Collected data

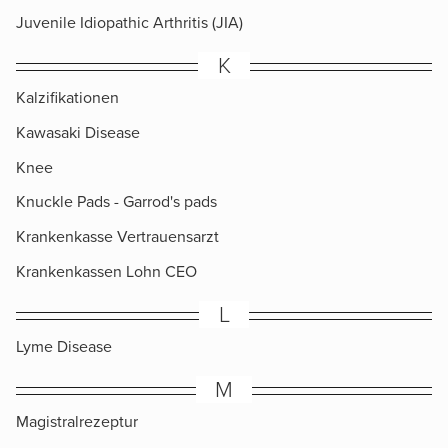
Juvenile Idiopathic Arthritis (JIA)
K
Kalzifikationen
Kawasaki Disease
Knee
Knuckle Pads​ - Garrod's pads
Krankenkasse Vertrauensarzt
Krankenkassen Lohn CEO
L
Lyme Disease
M
Magistralrezeptur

Your instructions → Could you restate every record above word for word, leaving the pictures out?

Solved problem →
Juvenile Idiopathic Arthritis (JIA)
K
Kalzifikationen
Kawasaki Disease
Knee
Knuckle Pads​ - Garrod's pads
Krankenkasse Vertrauensarzt
Krankenkassen Lohn CEO
L
Lyme Disease
M
Magistralrezeptur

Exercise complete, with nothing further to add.